> _PROBLEM TO SOLVE_:
Only lines with the word "правила" belong in the answer; copy them from the records below.

(Page images and extracted text)
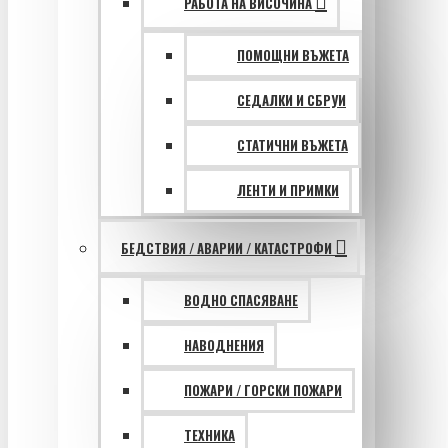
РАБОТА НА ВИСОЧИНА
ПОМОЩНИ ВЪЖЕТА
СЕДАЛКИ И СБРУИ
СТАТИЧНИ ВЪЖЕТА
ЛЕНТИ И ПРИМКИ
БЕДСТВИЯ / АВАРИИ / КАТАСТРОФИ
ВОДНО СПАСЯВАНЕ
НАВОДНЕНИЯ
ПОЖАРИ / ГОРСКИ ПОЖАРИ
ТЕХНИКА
--
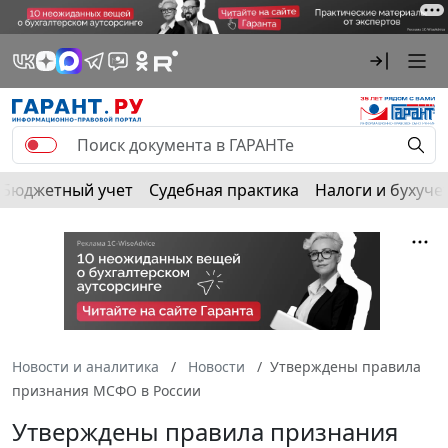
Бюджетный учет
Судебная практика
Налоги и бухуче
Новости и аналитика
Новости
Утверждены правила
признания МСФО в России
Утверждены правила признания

> _ANSWER TO THE EXERCISE_:
Утверждены правила
Утверждены правила признания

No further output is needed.